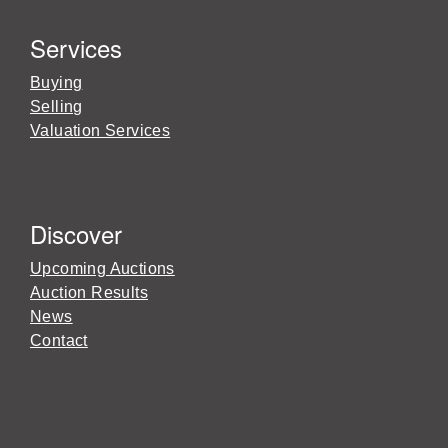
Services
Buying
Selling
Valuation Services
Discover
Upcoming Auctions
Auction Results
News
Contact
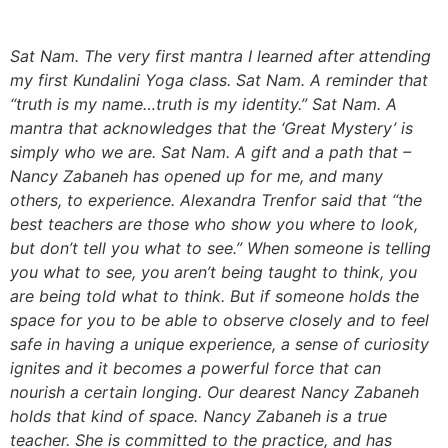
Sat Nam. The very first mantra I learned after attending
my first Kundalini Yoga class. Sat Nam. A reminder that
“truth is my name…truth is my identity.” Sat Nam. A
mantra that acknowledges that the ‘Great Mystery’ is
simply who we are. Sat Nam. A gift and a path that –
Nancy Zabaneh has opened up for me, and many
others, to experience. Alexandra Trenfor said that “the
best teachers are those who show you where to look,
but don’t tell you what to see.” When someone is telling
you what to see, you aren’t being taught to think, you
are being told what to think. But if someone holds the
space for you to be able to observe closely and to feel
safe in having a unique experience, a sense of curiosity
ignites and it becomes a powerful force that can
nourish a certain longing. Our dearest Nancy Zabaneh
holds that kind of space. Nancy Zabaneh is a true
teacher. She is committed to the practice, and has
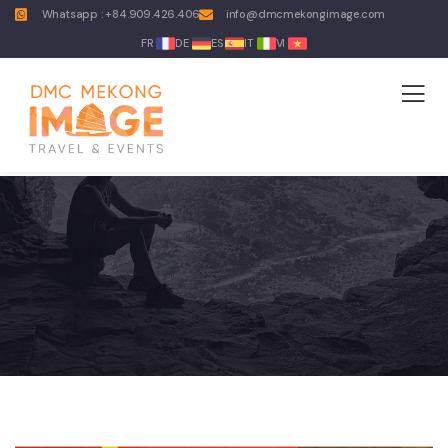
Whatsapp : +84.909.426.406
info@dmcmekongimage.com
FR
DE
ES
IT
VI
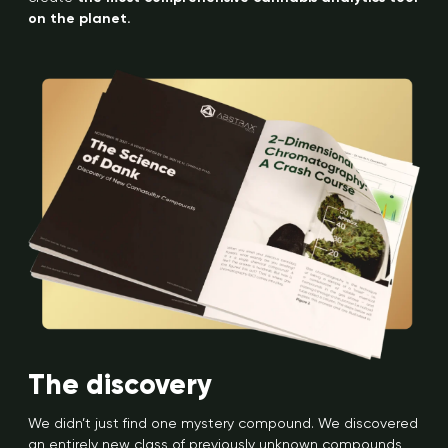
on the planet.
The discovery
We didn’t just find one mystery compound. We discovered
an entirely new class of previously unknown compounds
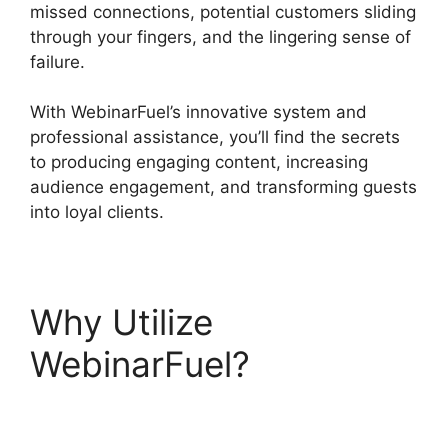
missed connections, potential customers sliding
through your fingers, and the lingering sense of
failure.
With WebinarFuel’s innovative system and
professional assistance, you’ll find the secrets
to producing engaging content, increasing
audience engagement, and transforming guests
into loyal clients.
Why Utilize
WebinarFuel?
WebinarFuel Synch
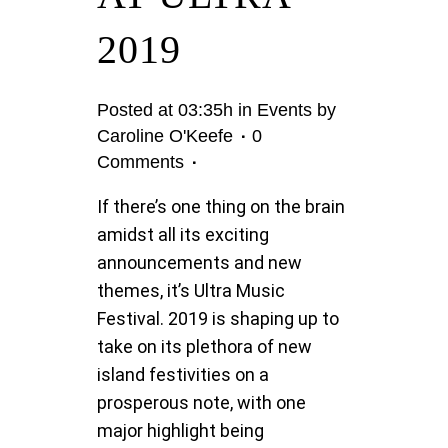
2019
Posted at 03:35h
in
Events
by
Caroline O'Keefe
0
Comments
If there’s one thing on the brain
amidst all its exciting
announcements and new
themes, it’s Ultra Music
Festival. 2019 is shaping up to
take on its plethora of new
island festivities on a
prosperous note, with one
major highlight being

--

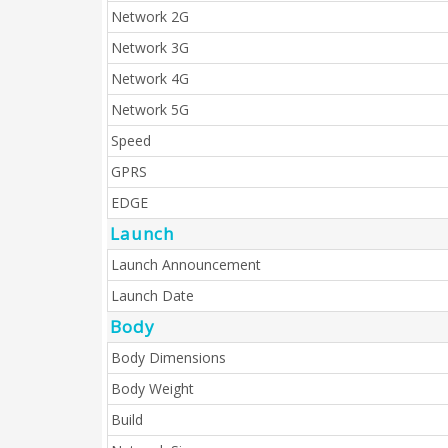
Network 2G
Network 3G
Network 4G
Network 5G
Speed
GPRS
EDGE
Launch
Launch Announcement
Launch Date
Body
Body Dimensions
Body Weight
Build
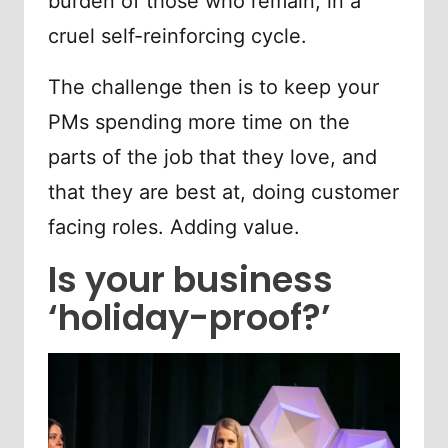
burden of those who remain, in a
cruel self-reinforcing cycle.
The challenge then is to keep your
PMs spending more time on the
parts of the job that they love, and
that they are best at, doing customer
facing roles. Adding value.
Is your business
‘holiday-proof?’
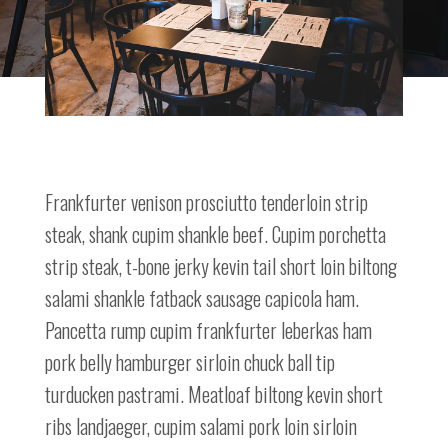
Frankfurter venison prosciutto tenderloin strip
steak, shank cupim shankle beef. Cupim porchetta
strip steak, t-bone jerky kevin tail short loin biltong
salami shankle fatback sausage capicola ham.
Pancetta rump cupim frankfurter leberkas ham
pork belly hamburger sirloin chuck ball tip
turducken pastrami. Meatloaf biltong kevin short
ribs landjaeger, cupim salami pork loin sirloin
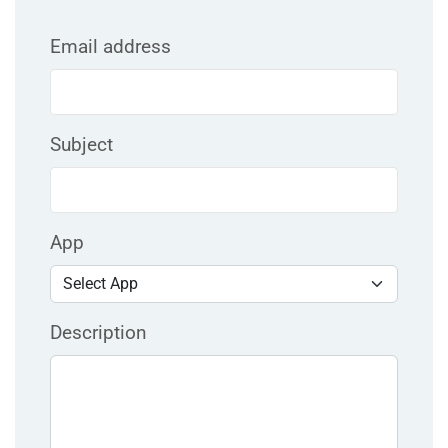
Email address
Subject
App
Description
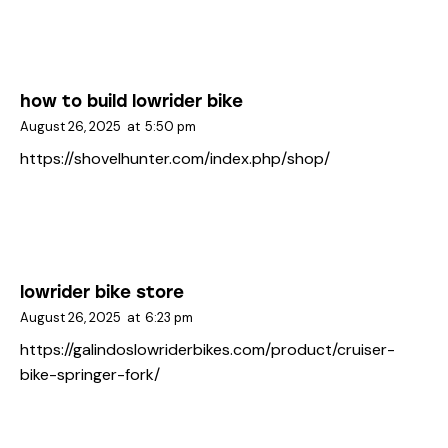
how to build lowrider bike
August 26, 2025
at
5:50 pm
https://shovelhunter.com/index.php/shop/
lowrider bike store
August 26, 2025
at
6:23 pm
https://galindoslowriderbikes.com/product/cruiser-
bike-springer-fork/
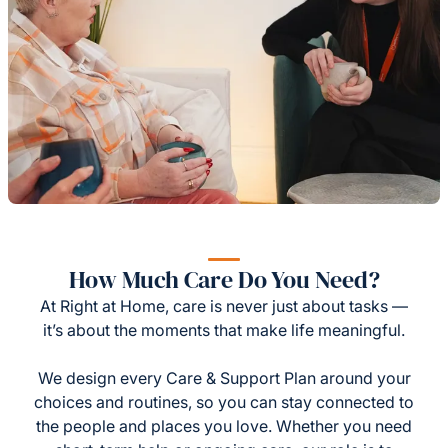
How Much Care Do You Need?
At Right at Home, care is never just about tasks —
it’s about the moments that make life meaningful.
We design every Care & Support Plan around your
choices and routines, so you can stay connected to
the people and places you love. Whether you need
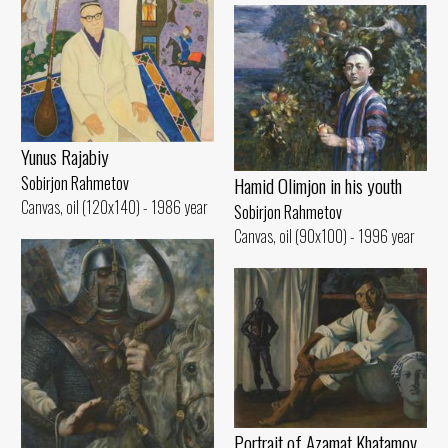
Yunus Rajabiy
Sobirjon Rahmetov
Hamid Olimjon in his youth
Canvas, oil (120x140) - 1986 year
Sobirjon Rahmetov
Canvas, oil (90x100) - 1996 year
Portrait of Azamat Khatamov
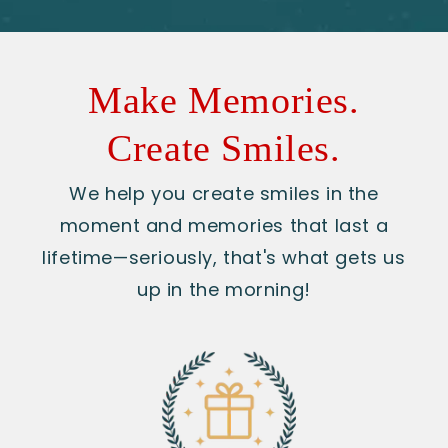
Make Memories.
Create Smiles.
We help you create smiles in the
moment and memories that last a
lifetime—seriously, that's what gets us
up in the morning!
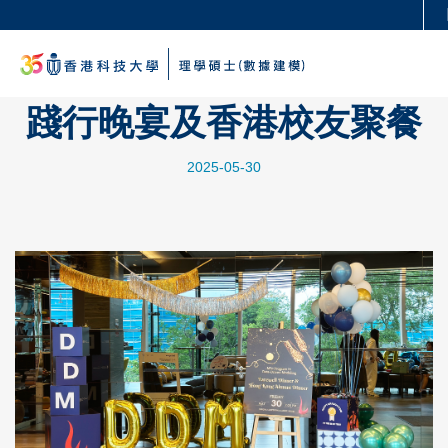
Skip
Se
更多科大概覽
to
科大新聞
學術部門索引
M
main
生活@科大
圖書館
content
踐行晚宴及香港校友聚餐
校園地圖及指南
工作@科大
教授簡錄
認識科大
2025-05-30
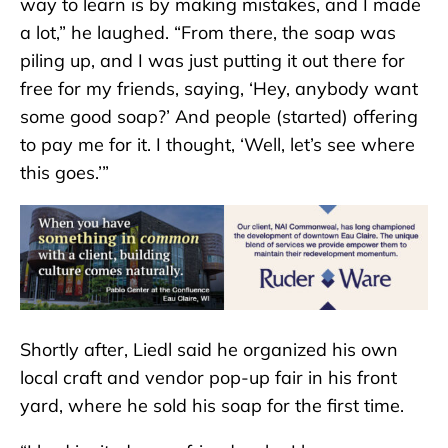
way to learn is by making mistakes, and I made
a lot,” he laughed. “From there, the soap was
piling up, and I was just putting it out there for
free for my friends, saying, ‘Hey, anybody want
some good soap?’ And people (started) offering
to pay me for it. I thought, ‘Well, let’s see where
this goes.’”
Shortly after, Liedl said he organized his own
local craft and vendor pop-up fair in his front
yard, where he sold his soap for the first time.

_Work to complete_. Taking the records above, print only and exactly the lines from the line with "Sat Nam. The" to the line with "major highlight being", both kept, and exclude pictures.

_Solution for this exercise_.
Sat Nam. The very first mantra I learned after attending
my first Kundalini Yoga class. Sat Nam. A reminder that
“truth is my name…truth is my identity.” Sat Nam. A
mantra that acknowledges that the ‘Great Mystery’ is
simply who we are. Sat Nam. A gift and a path that –
Nancy Zabaneh has opened up for me, and many
others, to experience. Alexandra Trenfor said that “the
best teachers are those who show you where to look,
but don’t tell you what to see.” When someone is telling
you what to see, you aren’t being taught to think, you
are being told what to think. But if someone holds the
space for you to be able to observe closely and to feel
safe in having a unique experience, a sense of curiosity
ignites and it becomes a powerful force that can
nourish a certain longing. Our dearest Nancy Zabaneh
holds that kind of space. Nancy Zabaneh is a true
teacher. She is committed to the practice, and has
Whatsapp : +84.909.426.406
info@dmcmekongimage.com
FR
DE
ES
IT
VI
on the planet.
The discovery
We didn’t just find one mystery compound. We discovered
an entirely new class of previously unknown compounds
missed connections, potential customers sliding
through your fingers, and the lingering sense of
failure.
With WebinarFuel’s innovative system and
professional assistance, you’ll find the secrets
to producing engaging content, increasing
audience engagement, and transforming guests
into loyal clients.
Why Utilize
WebinarFuel?
WebinarFuel Synch
2019
Posted at 03:35h
in
Events
by
Caroline O'Keefe
0
Comments
If there’s one thing on the brain
amidst all its exciting
announcements and new
themes, it’s Ultra Music
Festival. 2019 is shaping up to
take on its plethora of new
island festivities on a
prosperous note, with one
major highlight being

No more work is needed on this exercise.